According to Mr. Satyarthi, if unchecked, the numbers will mean that the UN Sustainable Development Goals, that mandate every country to “eradicate forced labour, end modern slavery and human trafficking and secure the prohibition and elimination of the worst forms of child labour, including recruitment and use of child soldiers, and by 2025 end child labour in all its forms,” (UN SDG 8.7) cannot be realised. A “Global Slavery Index” survey used by ILO also said that India has the highest number of men, women and children in “modern slavery”, a term the Modi government has objected to, calling for the use of “forced labour” instead.
“Different governments agree with some phrases and terminologies and words and some other governments are very sensitive about it. But the reality is that government has collaborated with us at the State level, at local levels in rescuing girls and boys being trafficked and who are bonded labour. And that is, in the broader definition, the contemporary form of slavery,” Mr. Satyarthi said.
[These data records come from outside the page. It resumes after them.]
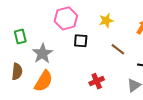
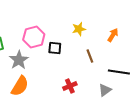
pink hexagon: (66, 18) -> (34, 37), moved
brown line: (118, 49) -> (90, 56), turned 32

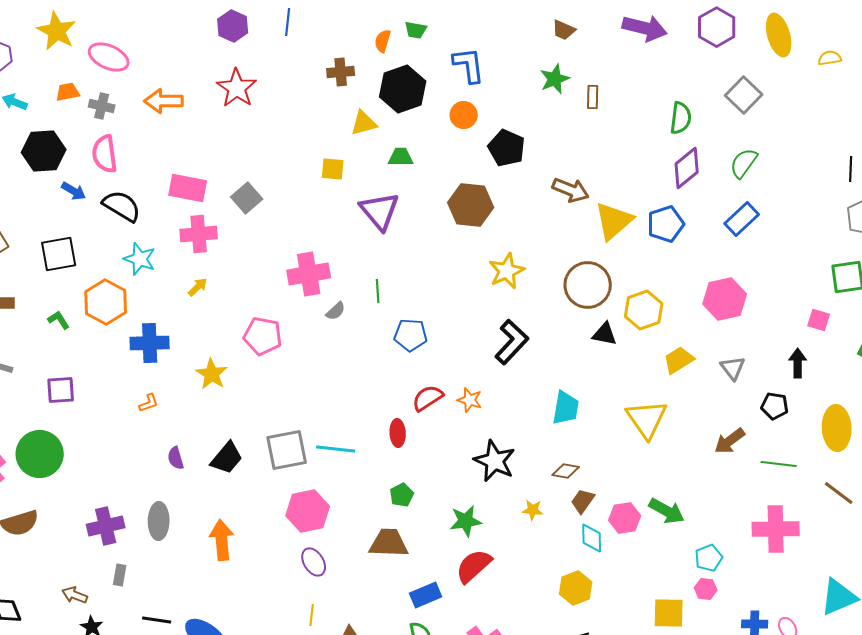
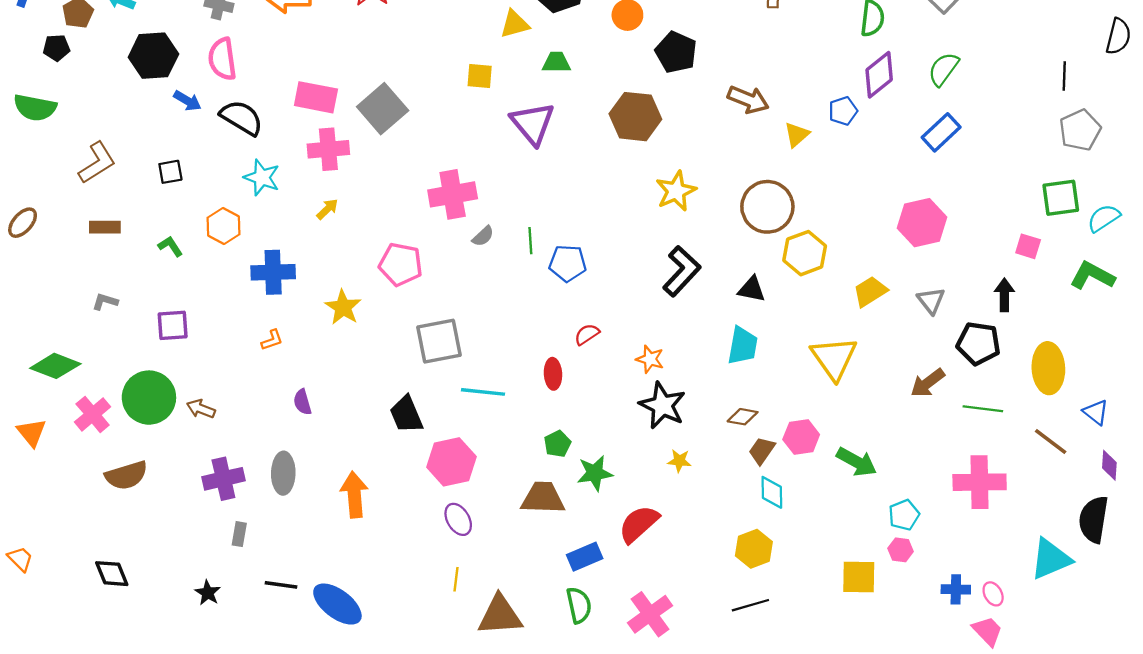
gray square: (247, 198) -> (383, 109), size x1.4
yellow triangle: (614, 221) -> (797, 135), size x0.6
blue pentagon: (666, 224) -> (843, 111), moved, size x0.7
black square: (59, 254) -> (170, 172), size x0.6
green line: (378, 291) -> (530, 241), moved
orange hexagon: (106, 302) -> (223, 226), size x0.7
yellow hexagon: (644, 310) -> (805, 253), moved
black triangle: (605, 334) -> (752, 289), moved
red semicircle: (428, 398) -> (587, 334), size x0.7
orange star: (470, 400) -> (650, 359), moved
black pentagon: (775, 406) -> (978, 343), size x1.4
gray square: (287, 450) -> (439, 341), moved
black trapezoid: (227, 458) -> (406, 414), moved, turned 117
yellow star: (533, 510) -> (679, 461), moved
pink hexagon: (625, 518) -> (801, 437), moved
green star: (466, 521) -> (595, 473), moved
brown arrow: (75, 595) -> (201, 409), moved

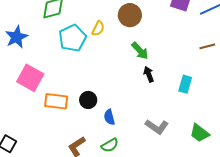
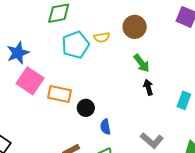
yellow semicircle: (98, 28) -> (102, 37), turned 49
blue star: (16, 37) -> (18, 53), moved
orange rectangle: (56, 101) -> (59, 94), moved

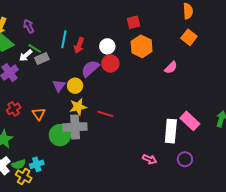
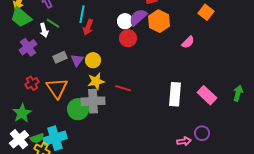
red arrow: (79, 45) -> (88, 27), moved
white arrow: (26, 55) -> (44, 30), turned -64
gray rectangle: (42, 58) -> (60, 57), moved
purple semicircle: (90, 69) -> (138, 17), moved
orange triangle: (39, 114) -> (57, 88), size x1.6
white rectangle: (171, 131) -> (175, 94), moved
pink arrow: (150, 159) -> (184, 141), moved, turned -32
cyan cross: (37, 164) -> (55, 138), size x1.6

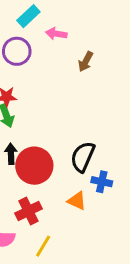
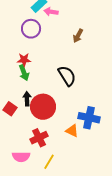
pink arrow: (56, 34) -> (51, 12), moved
black semicircle: (83, 157) -> (67, 76), moved, turned 125
blue cross: (102, 182) -> (89, 118), size x1.5

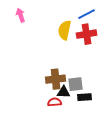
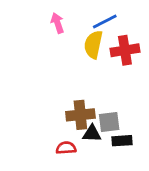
blue line: (87, 14) -> (105, 22), moved
pink arrow: (21, 15) -> (57, 23), moved
red semicircle: (55, 102) -> (66, 148), moved

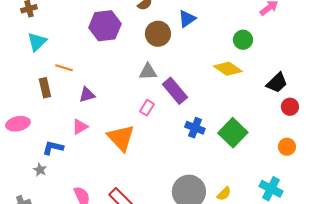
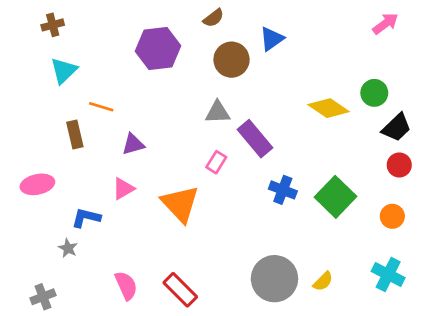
green circle: (243, 40) -> (374, 93), moved
red circle: (290, 107) -> (399, 165), moved
orange circle: (287, 147) -> (392, 216), moved

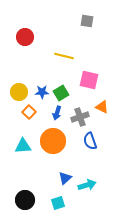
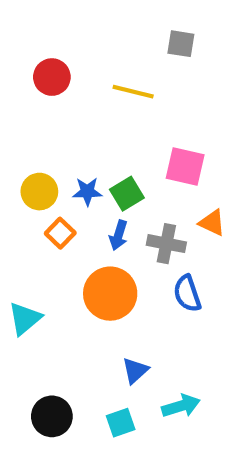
yellow line: (64, 56) -> (133, 92), moved
gray cross: (80, 117) -> (166, 244), turned 30
cyan triangle: (23, 146) -> (25, 319), moved, turned -36
cyan arrow: (87, 185) -> (181, 406), moved

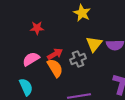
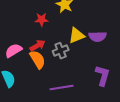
red star: (37, 28) -> (42, 20), moved
yellow triangle: (94, 44) -> (77, 36), turned 30

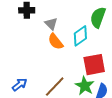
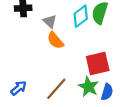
cyan diamond: (80, 36) -> (81, 16), moved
He added that while India has ratified two important ILO conventions on the worst forms of child labour and on the minimum age of employment, it falls short in preventing children from being exploited due to lack of enough investment in education, nutrition and protection.
When asked about the recent government actions against international NGOs working on child rights and slavery issues that restricted foreign funds coming into India, as had been reported in The Hindu, Mr. Satyarthi said while he was unaware of the specific cases, “role of civil society organisations” was imperative, and there is a “serious need of dialogue and mutual trust between the state agencies, state and civil society”.
In terms of solutions, Mr. Satyarthi, who pioneered the “Rugmark” and “GoodWeave” standards to certify carpets and textiles that were not made by using child labour, said a “global social protection fund” especially for marginalised children in low income countries was needed to take the UN’s global goals forward.